(INPUT DATA begins)

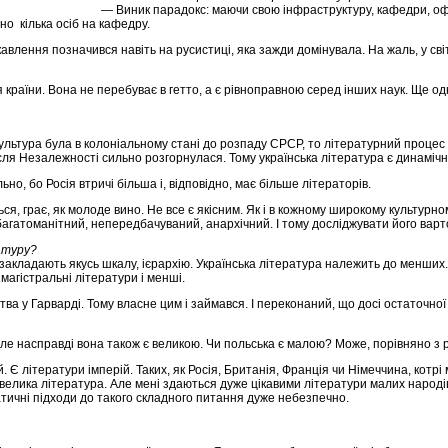
— Виник парадокс: маючи свою інфраструктуру, кафедри, офі
но кілька осіб на кафедру.
влення позначився навіть на русистиці, яка зажди домінувала. На жаль, у сві
 країни. Вона не перебуває в гетто, а є рівноправною серед інших наук. Ще о
 культура була в колоніальному стані до розпаду СРСР, то літературний процес
ісля Незалежності сильно розгорнулася. Тому українська література є динамічні
но, бо Росія втричі більша і, відповідно, має більше літераторів.
ься, грає, як молоде вино. Не все є якісним. Як і в кожному широкому культурн
багатоманітний, непередбачуваний, анархічний. І тому досліджувати його варто
атуру?
закладають якусь шкалу, ієрархію. Українська література належить до менших
магістральні літератури і менші.
а у Гарварді. Тому власне цим і займався. І переконаний, що досі остаточної 
.
ле насправді вона також є великою. Чи польська є малою? Може, порівняно з 
 Є літератури імперій. Таких, як Росія, Британія, Франція чи Німеччина, котрі 
є велика література. Але мені здаються дуже цікавими літератури малих народі
атичні підходи до такого складного питання дуже небезпечно.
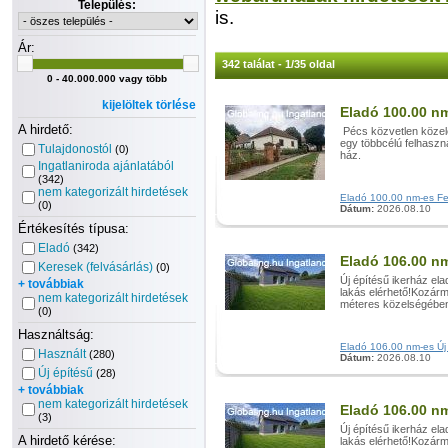
Település:
is.
Ár:
342 találat - 1/35 oldal
0 - 40.000.000 vagy több
kijelöltek törlése
Eladó 100.00 nm
A hirdető:
Pécs közvetlen közelé
egy többcélú felhaszn
Tulajdonostól
(0)
ház. A cs
Ingatlaniroda ajánlatából
(342)
nem kategorizált hirdetések
Eladó 100.00 nm-es Felú
(0)
Dátum:
2026.08.10
Értékesítés típusa:
Eladó
(342)
Eladó 106.00 nm
Keresek (felvásárlás)
(0)
Új építésű ikerház el
+ továbbiak
lakás elérhető!Kozárm
nem kategorizált hirdetések
méteres közelségében 
(0)
Használtság:
Eladó 106.00 nm-es Új é
Használt
(280)
Dátum:
2026.08.10
Új építésű
(28)
+ továbbiak
nem kategorizált hirdetések
Eladó 106.00 nm
(3)
Új építésű ikerház el
A hirdető kérése:
lakás elérhető!Kozárm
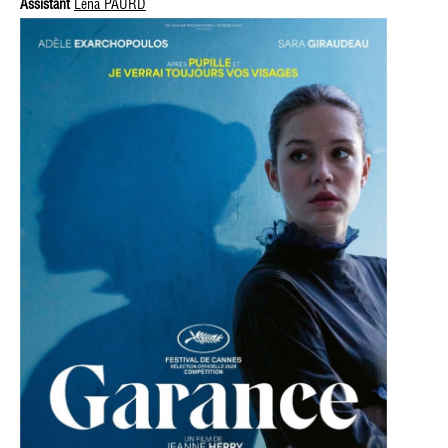
Assistant
Léna PAURD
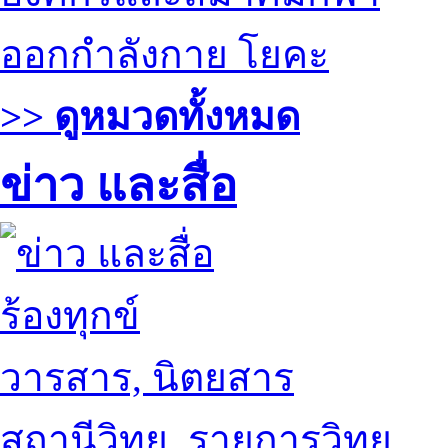
ออกกำลังกาย โยคะ
>> ดูหมวดทั้งหมด
ข่าว และสื่อ
ร้องทุกข์
วารสาร, นิตยสาร
สถานีวิทยุ, รายการวิทยุ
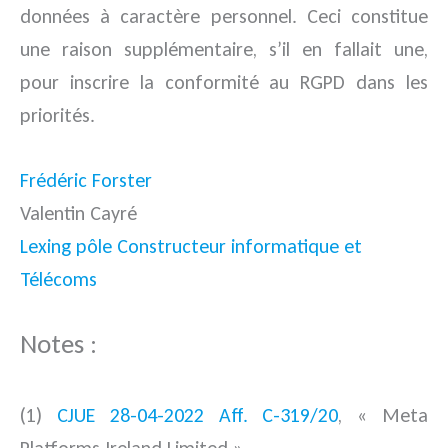
données à caractère personnel. Ceci constitue
une raison supplémentaire, s’il en fallait une,
pour inscrire la conformité au RGPD dans les
priorités.
Frédéric Forster
Valentin Cayré
Lexing pôle Constructeur informatique et
Télécoms
Notes :
(1)
CJUE 28-04-2022 Aff. C-319/20
, « Meta
Platforms Ireland Limited ».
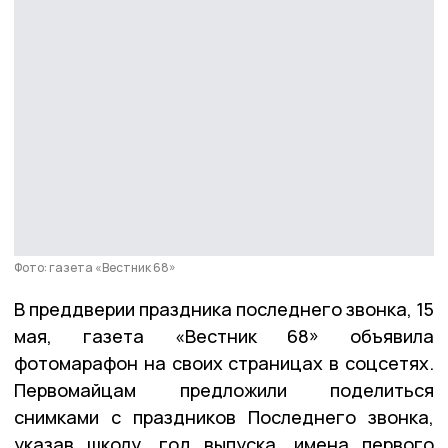
Фото: газета «Вестник 68»
В преддверии праздника последнего звонка, 15
мая, газета «Вестник 68» объявила
фотомарафон на своих страницах в соцсетях.
Первомайцам предложили поделиться
снимками с праздников Последнего звонка,
указав школу, год выпуска, имена первого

(INPUT DATA ends)

TRY IT: Copy the entries exactly. Leave out the images.

TASK RESULT:
— Виник парадокс: маючи свою інфраструктуру, кафедри, офі
но кілька осіб на кафедру.
влення позначився навіть на русистиці, яка зажди домінувала. На жаль, у сві
 країни. Вона не перебуває в гетто, а є рівноправною серед інших наук. Ще о
 культура була в колоніальному стані до розпаду СРСР, то літературний процес
ісля Незалежності сильно розгорнулася. Тому українська література є динамічні
но, бо Росія втричі більша і, відповідно, має більше літераторів.
ься, грає, як молоде вино. Не все є якісним. Як і в кожному широкому культурн
багатоманітний, непередбачуваний, анархічний. І тому досліджувати його варто
атуру?
закладають якусь шкалу, ієрархію. Українська література належить до менших
магістральні літератури і менші.
а у Гарварді. Тому власне цим і займався. І переконаний, що досі остаточної 
.
ле насправді вона також є великою. Чи польська є малою? Може, порівняно з 
 Є літератури імперій. Таких, як Росія, Британія, Франція чи Німеччина, котрі 
є велика література. Але мені здаються дуже цікавими літератури малих народі
атичні підходи до такого складного питання дуже небезпечно.
Település:
is.
Ár:
342 találat - 1/35 oldal
0 - 40.000.000 vagy több
kijelöltek törlése
Eladó 100.00 nm
A hirdető:
Pécs közvetlen közelé
egy többcélú felhaszn
Tulajdonostól
(0)
ház. A cs
Ingatlaniroda ajánlatából
(342)
nem kategorizált hirdetések
Eladó 100.00 nm-es Felú
(0)
Dátum:
2026.08.10
Értékesítés típusa:
Eladó
(342)
Eladó 106.00 nm
Keresek (felvásárlás)
(0)
Új építésű ikerház el
+ továbbiak
lakás elérhető!Kozárm
nem kategorizált hirdetések
méteres közelségében 
(0)
Használtság:
Eladó 106.00 nm-es Új é
Használt
(280)
Dátum:
2026.08.10
Új építésű
(28)
+ továbbiak
nem kategorizált hirdetések
Eladó 106.00 nm
(3)
Új építésű ikerház el
A hirdető kérése:
lakás elérhető!Kozárm
Assistant
Léna PAURD
ออกกำลังกาย โยคะ
>> ดูหมวดทั้งหมด
ข่าว และสื่อ
ร้องทุกข์
วารสาร, นิตยสาร
สถานีวิทยุ, รายการวิทยุ
données à caractère personnel. Ceci constitue
une raison supplémentaire, s’il en fallait une,
pour inscrire la conformité au RGPD dans les
priorités.
Frédéric Forster
Valentin Cayré
Lexing pôle Constructeur informatique et
Télécoms
Notes :
(1)
CJUE 28-04-2022 Aff. C-319/20
, « Meta
Platforms Ireland Limited ».
Фото: газета «Вестник 68»
В преддверии праздника последнего звонка, 15
мая, газета «Вестник 68» объявила
фотомарафон на своих страницах в соцсетях.
Первомайцам предложили поделиться
снимками с праздников Последнего звонка,
указав школу, год выпуска, имена первого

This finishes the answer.